The house was cute-as-fuck, totally the place where whoever the new woman his brother was seeing, after Shandra got done grinding him to ash, would live.
But Toby didn’t have a mind to the house.
Toby didn’t even have a mind to the fact this was the first time he’d seen his brother in months, since he hadn’t been back to Matlock in months.
He didn’t have a mind to any of this seeing as there was clearly a drama playing out beside that cute-as-fuck house.
A drama Johnny was involved in.
Johnny and some strung-out-looking dude, some huge black dude, and two of the prettiest women Toby had ever seen in his life.
Yeah, one of those women was Johnny’s new girl.
And that figured.
House cute as fuck.
Women pretty as hell.
Toby got out of his truck and saw Johnny give him a short shake of his head before Tobe began to make a slow approach.
The strung-out dude was speaking.
“You know I’ve been lookin’ for gigs,” the dude announced.
“I’m not sure how you’ll find gigs camped out on the couch with a six pack or humping some chick in my bed,” the blonde woman (or one of the two) with all the hair, fantastic ass, long legs and clear attitude replied.
Right.
That probably wasn’t Johnny’s girl.
Though she was the prettier one.
Christ.
Coming closer, Tobe saw she was gorgeous.
“Addie, don’t lay this shit on me,” the dude returned. “You haven’t been giving it up for months.”
“That’s because I’m tired, Perry,” she shot back. “I’m exhausted. I’m a single mother of a baby boy with a deadbeat dad who lives with me.”
Great.
Just fucking fabulous.
This strung-out dude was her dude.
“I love my kid,” the Perry guy hurled back.
“He’s a toy, like I was a toy before I wasn’t shiny and new anymore and life became a drag. But you didn’t give me away, you tossed me aside and looked for a new toy just like I know you’ll do with Brooklyn when he’s not fun anymore,” the gorgeous chick called Addie replied.
Toby saw Johnny turn his head and watch his approach.
Toby lifted his eyebrows toward his brother.
Johnny gave him another short jerk of his head and again looked at Addie.
“That’s not true, baby.” Perry was now trying to wheedle. “I love you. I love Brooklyn. You know that. It’s just been tough since the band broke up and—”

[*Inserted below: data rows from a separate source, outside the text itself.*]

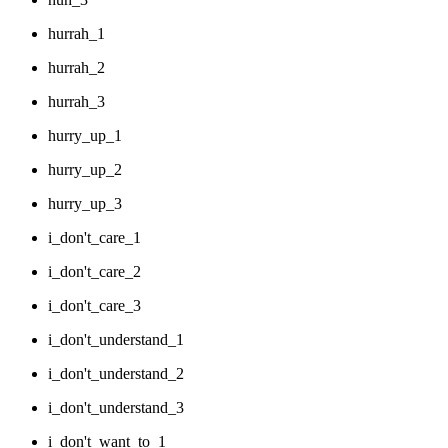
hurrah_1
hurrah_2
hurrah_3
hurry_up_1
hurry_up_2
hurry_up_3
i_don't_care_1
i_don't_care_2
i_don't_care_3
i_don't_understand_1
i_don't_understand_2
i_don't_understand_3
i_don't_want_to_1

“God, spare me,” Addie drawled bitingly. “You’re such a cliché and I’m such a moron for falling for it.”
“We got it good, we just gotta get that back,” Perry said.
“You had it good, because you had someone paying your bills and doing all the grunt work taking care of your son so he’s nice and clean and fed when you feel like playing with him. I didn’t have it good. And even after sharing this about seven million times, it didn’t sink in that you might wanna give your wife and son better. I know this because nothing changed. I also know this because I walked in on you fucking another woman.”
What was happening sunk in.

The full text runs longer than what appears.